High Voltage Warning!
This board uses high voltage! 180 VDC is present on this board! Design current is limited and will likely, in most cases, not permanently harm you.. but it will definitely HURT you if improperly handled. If you do not have experience with high voltages, seek assistance. Operate this clock in a suitable enclosure and keep away from children/pets/etc.
What is this?
This is a reboot of an older nixie clock kit designed and sold in 2005, found Here
The clock is in production and can be purchased Here!

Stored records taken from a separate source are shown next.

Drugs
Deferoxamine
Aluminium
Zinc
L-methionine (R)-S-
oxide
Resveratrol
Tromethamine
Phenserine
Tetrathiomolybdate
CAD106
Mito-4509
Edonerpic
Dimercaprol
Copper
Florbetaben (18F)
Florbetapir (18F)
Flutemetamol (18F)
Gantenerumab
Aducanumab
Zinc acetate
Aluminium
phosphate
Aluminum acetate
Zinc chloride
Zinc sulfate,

Throughout this page we will refer to the upper, lower, right and left sides of the board as is shown in the picture found HERE. Most of the silkscreen is also printed to be read in this orientation.
Table Of Contents
The clock contains 6 Z573M/Z574M nixie tubes driven by Supertex (now Microchip) HV5122(or HV5222) driver ICs. The HV5122 is a 32-Channel Serial To Parallel Converter IC and two are used. Two NE-2 bulbs are used as colon seperators and are driven by the HV5122 as well. A nominal 180V DC for the nixie tubes is provided by a MAX1771 boost converter IC achieving peak efficiencies of 86% (lower right hand side of board). 5v power to the board is provided by an efficient switching buck converter module capable of 1A output. The control of the clock is at the users discretion. The board is designed with pinouts for either a Raspberry Pi Zero W or various ESP32 modules (lower left hand corner of the board). The choice of Pi Zero W and ESP32 modules is primarily for ease of programming and expandability as well as the capability of having automatic internet based time setting and correction via NTP. Bluetooth connectivity and expansion modules will make possible the integration of a wide variety of sensors, such as temperature and light intensity. Through holes are provided thoughout the board for custom add on boards and circuits.

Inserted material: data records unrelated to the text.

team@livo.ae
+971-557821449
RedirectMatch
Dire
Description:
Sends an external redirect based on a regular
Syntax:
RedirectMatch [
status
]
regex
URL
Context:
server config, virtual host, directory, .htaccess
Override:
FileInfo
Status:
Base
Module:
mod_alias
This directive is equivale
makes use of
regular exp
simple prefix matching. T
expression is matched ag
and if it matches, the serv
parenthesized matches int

- The DC jack is a standard 2.1mm(ID) x 5.5mm(OD) in size. Polarity is center positive. Improper polarity will damage the clock!
- Power usage with an ESP32 and tubes at high brightness is about 250ma at 12v, and about 300ma with a Pi Zero W.
- A REGULATED 12v DC adapter is recommended in the 500mA-750mA range. Voltage range can be 11-13 volts, but a REGULATED adapter is highly recomended. Do not exceed 13V on the input!
- Your DC adapter should have short, overvoltage and overcurrent protection. A 750mA self resetting polyfuse is provided on board for additional protection (F1).
- A logic level shifter converting the 3.3v of the controllers to 12v required by the HV5122 is composed of R13-R20, Q3, Q4 and Q5.
- Through-hole connections for alternate power input is provided just below F1 and is fused by F1.
- The entire 2 horizontal rows of header H1 is duplicated, one row above and one row below, for easy access to controller pins. The H2 header is duplicated above the header.
- Vin, Ground, 5.0v and 3.3v is provided by several points in the center of the PCB. Vin is fused by F1. 3.3v is provided by either the Pi or ESP controller and draw should be limited within the capacbilities of the controller used.
- All solid capacitor design. No electrolytic capcitors to dry out!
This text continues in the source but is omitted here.